_Prompt_. Scan the entries for the string "Black" and give the number of lines that have it, nothing further.

** Opening Given records block **

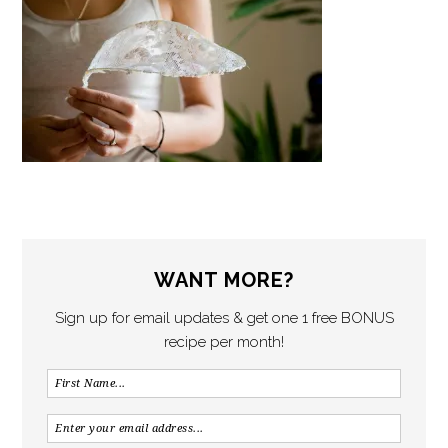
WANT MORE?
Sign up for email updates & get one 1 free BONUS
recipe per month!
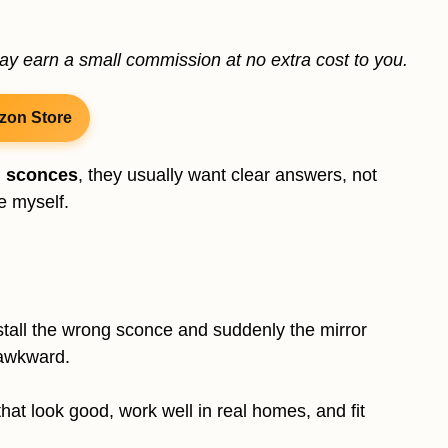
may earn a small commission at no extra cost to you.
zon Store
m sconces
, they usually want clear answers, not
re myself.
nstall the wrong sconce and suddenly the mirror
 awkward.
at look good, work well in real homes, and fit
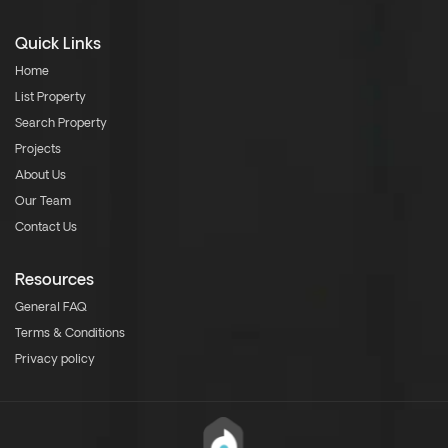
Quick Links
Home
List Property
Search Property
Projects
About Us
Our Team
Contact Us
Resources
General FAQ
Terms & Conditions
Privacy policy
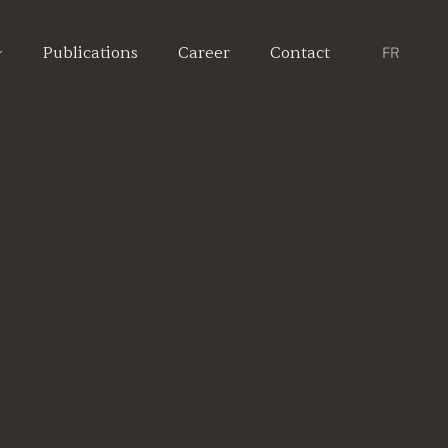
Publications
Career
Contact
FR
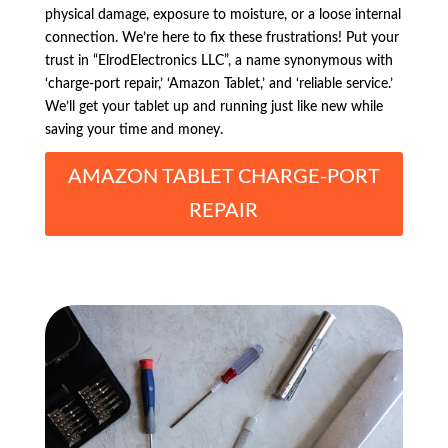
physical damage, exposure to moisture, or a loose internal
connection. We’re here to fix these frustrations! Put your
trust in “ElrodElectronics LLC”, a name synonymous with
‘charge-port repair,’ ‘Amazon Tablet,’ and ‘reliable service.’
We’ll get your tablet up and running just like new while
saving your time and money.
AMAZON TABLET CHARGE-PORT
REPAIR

** Closing Given records block **
** Opening Given records block **

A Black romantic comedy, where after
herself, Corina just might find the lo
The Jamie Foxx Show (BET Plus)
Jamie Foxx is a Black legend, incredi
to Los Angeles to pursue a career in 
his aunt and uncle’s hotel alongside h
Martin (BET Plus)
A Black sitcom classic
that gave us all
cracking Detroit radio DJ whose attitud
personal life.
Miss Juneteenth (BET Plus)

** Closing Given records block **
** Opening Given records block **

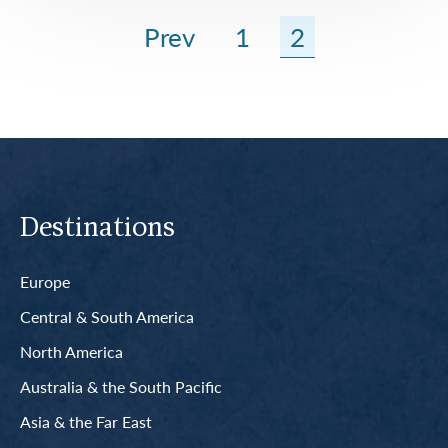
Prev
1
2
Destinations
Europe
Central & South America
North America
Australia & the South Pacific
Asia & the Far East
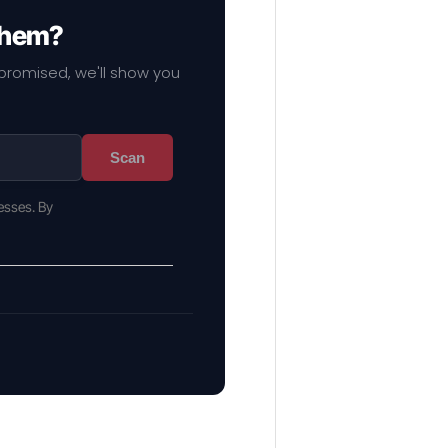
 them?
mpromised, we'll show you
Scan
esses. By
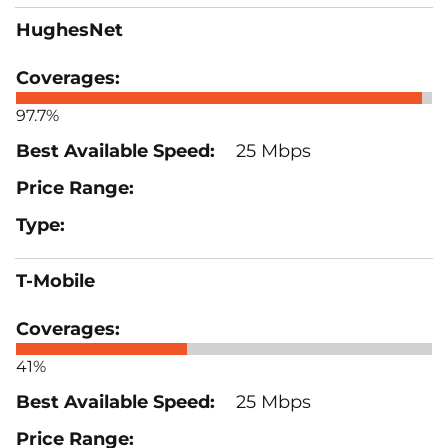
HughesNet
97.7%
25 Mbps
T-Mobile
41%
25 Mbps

** Closing Given records block **

_Answer space_. 3